Reporting and Traditional Network Scanning (Tenable Security Center)

The primary purpose of the reporting tier was to allow for centralized analytics and reporting of data collected from the Tenable Nessus Agents and existing traditional network scans. Dashboards, analytics, reports, and Assurance Report Cards are leveraged on this tier.

Functions performed

The following processes and uses take place in Tenable Security Center.
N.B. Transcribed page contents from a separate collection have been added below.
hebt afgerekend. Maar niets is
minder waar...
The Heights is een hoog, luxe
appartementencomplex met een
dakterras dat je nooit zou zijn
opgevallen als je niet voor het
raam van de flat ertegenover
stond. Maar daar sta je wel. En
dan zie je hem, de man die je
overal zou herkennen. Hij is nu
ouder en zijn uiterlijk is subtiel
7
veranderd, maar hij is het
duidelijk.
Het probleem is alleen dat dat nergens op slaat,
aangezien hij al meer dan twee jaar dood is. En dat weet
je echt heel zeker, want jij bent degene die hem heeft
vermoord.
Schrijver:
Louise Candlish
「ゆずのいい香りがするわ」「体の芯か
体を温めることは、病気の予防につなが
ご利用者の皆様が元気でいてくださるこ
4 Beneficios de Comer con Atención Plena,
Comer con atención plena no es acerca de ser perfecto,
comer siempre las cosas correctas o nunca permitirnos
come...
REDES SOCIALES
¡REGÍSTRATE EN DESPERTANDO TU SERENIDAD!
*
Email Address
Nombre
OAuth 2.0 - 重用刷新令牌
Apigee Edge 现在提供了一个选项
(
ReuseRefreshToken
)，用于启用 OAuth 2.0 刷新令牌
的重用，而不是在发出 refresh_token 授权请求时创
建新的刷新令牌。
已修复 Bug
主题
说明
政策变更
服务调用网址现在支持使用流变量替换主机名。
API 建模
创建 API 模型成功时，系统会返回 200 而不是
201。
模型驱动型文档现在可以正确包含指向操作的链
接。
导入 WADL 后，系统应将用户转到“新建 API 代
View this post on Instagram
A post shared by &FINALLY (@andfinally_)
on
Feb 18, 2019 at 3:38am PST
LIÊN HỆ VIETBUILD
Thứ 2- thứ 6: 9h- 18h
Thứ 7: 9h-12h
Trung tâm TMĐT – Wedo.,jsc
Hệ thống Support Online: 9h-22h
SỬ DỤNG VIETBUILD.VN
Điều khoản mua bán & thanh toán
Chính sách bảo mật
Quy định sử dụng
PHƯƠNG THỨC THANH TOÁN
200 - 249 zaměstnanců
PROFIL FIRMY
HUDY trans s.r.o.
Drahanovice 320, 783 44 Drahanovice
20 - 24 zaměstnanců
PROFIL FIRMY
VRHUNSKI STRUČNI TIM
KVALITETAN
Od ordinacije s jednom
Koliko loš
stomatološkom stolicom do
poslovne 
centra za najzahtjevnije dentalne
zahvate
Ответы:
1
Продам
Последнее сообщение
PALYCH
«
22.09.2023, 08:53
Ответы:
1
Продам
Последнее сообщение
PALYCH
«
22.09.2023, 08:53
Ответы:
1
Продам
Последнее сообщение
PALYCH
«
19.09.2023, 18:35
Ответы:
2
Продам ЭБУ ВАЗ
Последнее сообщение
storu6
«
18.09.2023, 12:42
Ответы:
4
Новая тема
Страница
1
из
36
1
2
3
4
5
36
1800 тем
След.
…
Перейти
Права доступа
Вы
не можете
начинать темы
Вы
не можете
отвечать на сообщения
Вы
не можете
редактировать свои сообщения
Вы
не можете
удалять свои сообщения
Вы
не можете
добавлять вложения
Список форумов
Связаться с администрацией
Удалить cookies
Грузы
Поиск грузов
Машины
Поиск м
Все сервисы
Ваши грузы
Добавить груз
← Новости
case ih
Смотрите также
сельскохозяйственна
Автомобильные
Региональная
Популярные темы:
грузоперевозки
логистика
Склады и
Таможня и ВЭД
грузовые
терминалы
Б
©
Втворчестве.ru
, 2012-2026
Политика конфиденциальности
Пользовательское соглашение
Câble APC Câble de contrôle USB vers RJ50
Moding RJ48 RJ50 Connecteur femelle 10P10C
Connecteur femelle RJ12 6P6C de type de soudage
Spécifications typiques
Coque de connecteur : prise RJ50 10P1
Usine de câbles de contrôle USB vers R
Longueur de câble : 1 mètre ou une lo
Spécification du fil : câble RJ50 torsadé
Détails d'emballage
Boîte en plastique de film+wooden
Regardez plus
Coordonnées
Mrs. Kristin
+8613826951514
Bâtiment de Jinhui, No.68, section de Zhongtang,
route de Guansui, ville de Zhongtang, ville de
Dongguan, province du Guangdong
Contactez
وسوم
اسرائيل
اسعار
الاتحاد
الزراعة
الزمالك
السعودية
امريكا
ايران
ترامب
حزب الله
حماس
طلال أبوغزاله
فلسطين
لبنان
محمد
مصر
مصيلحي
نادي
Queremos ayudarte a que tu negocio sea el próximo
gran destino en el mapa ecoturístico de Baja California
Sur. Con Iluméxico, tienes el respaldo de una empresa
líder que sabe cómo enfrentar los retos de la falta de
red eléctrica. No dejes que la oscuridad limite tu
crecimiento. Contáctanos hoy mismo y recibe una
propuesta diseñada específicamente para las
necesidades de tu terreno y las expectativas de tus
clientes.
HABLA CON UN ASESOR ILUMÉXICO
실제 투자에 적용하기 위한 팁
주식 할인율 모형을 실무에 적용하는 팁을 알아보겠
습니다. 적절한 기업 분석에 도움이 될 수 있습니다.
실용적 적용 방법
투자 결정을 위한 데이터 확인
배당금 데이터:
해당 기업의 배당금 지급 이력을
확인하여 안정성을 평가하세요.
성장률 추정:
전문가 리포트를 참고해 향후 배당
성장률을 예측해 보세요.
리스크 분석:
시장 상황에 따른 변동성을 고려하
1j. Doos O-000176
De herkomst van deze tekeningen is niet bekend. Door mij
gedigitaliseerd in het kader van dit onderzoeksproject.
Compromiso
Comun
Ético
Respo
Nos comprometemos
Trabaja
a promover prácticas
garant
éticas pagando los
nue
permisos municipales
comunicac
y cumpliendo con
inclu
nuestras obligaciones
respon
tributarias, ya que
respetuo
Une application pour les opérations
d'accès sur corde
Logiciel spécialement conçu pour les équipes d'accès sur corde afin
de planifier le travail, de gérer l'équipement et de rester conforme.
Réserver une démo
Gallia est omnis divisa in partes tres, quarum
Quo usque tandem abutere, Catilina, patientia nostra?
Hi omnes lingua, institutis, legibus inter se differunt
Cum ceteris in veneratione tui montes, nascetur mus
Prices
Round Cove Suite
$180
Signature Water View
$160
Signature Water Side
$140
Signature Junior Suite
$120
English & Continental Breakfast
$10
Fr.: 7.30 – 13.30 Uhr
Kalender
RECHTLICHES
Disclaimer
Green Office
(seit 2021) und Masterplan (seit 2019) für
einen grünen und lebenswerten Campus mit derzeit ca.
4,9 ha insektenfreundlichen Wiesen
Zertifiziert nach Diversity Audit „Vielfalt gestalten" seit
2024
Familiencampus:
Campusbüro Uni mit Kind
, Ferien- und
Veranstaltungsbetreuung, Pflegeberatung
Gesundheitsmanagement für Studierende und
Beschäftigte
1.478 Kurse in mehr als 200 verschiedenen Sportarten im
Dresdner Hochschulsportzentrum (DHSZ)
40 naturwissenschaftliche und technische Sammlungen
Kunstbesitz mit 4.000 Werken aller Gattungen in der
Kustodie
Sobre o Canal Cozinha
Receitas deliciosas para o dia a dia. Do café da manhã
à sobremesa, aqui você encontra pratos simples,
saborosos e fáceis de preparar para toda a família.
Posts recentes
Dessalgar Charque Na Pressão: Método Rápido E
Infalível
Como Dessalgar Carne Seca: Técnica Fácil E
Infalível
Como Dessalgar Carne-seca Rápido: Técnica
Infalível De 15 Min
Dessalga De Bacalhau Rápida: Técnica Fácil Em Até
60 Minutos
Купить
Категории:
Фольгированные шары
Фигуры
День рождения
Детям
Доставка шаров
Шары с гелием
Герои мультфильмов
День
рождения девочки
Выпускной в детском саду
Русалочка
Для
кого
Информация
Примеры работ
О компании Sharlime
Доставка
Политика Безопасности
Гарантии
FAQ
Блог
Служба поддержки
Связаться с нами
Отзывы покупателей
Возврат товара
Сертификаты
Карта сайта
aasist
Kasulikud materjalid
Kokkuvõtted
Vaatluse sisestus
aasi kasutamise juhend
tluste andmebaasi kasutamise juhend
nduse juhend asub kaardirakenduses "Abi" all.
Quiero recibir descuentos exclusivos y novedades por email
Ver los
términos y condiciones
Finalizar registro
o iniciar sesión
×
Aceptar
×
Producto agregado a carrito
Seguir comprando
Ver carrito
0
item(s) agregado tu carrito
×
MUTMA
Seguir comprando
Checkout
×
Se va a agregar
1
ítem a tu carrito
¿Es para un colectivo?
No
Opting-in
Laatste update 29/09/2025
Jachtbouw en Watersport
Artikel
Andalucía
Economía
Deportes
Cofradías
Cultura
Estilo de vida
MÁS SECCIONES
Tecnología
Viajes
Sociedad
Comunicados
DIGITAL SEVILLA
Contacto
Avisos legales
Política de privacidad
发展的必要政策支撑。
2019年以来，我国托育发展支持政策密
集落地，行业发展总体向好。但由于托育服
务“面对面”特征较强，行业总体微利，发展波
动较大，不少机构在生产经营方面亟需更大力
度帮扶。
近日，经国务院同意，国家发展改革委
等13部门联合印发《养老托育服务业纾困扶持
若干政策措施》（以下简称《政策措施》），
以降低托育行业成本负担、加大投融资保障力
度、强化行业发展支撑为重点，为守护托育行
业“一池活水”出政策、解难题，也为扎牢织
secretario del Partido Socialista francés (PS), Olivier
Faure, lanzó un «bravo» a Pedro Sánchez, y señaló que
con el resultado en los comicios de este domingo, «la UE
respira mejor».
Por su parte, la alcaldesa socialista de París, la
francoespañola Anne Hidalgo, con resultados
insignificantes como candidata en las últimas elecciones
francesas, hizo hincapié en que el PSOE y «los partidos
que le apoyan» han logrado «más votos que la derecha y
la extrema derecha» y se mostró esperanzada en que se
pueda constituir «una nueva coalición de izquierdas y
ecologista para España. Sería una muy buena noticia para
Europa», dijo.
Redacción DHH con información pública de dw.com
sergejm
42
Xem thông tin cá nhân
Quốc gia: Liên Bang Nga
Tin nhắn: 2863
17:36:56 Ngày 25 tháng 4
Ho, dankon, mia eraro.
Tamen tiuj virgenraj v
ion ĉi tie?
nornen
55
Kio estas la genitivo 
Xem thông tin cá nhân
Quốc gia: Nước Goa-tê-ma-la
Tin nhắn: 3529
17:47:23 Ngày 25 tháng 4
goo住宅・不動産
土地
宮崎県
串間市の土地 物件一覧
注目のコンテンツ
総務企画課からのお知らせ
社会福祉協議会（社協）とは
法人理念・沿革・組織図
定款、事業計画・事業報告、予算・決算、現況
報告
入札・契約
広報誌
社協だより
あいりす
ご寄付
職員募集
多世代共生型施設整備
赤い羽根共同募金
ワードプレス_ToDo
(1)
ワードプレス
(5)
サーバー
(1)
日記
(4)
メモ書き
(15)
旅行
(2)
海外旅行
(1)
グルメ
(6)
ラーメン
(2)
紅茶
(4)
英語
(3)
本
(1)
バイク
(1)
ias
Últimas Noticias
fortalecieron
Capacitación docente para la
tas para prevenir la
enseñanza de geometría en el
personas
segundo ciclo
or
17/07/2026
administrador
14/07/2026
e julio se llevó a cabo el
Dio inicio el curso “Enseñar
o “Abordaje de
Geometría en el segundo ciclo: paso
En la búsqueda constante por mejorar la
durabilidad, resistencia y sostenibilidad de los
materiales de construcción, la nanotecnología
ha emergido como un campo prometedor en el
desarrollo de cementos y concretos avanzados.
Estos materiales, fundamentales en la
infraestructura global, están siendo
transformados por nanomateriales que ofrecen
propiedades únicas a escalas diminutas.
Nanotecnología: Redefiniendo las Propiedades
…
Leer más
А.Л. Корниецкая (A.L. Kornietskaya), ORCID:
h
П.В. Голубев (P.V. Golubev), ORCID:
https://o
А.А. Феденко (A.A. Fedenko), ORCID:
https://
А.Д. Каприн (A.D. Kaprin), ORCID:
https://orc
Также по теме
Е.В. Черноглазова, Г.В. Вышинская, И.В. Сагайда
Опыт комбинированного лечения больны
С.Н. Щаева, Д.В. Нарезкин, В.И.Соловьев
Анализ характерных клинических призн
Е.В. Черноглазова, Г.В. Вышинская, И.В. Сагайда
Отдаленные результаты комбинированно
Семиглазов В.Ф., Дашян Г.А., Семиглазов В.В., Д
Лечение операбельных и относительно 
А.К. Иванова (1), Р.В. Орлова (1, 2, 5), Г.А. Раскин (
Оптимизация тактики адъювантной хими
  • Tenable Nessus Manager and Tenable Vulnerability Management were added to Tenable Security Center as an “agent capable” scanners.
  • Agent scans in Tenable Security Center were configured to retrieve agent scan results from Tenable Nessus Manager and Tenable Vulnerability Management.
  • Agent data was placed in new repositories according to existing data models.
  • Analytics, dashboards, reports, and Assurance Report Cards in Tenable Security Center were leveraged for all assessment types (Agent and Network Scanning).

Considerations

  • Tenable Security Center required additional data repositories to support the agent results. Tenable recommended that Initech establish multiple new repositories in Tenable Security Center for agent results, because combining agent and network assessment results in the same repository can cause reporting challenges.
  • Initech needed to perform a full analysis on their current Tenable Security Center hardware configuration to determine if additional CPU/RAM/HD was required for the additional data resulting from importing agent scan results.
  • Initech needed to evaluate their existing traditional scan structures/policies to ensure limited data overlap once agent assessments were implemented and data imported into Tenable Security Center.

Tier design

Design assumptions included:

  • Initech will establish multiple repositories to store agent scan results.
  • Initech will establish 60-100 agent jobs to retrieve agent scan results from Tenable Vulnerability Management and Tenable Nessus Manager.
  • Initech will evaluate current infrastructure to determine if additional CPU/RAM/HDD is required.
  • Initech will evaluate existing scan structures/policies to limit data overlap.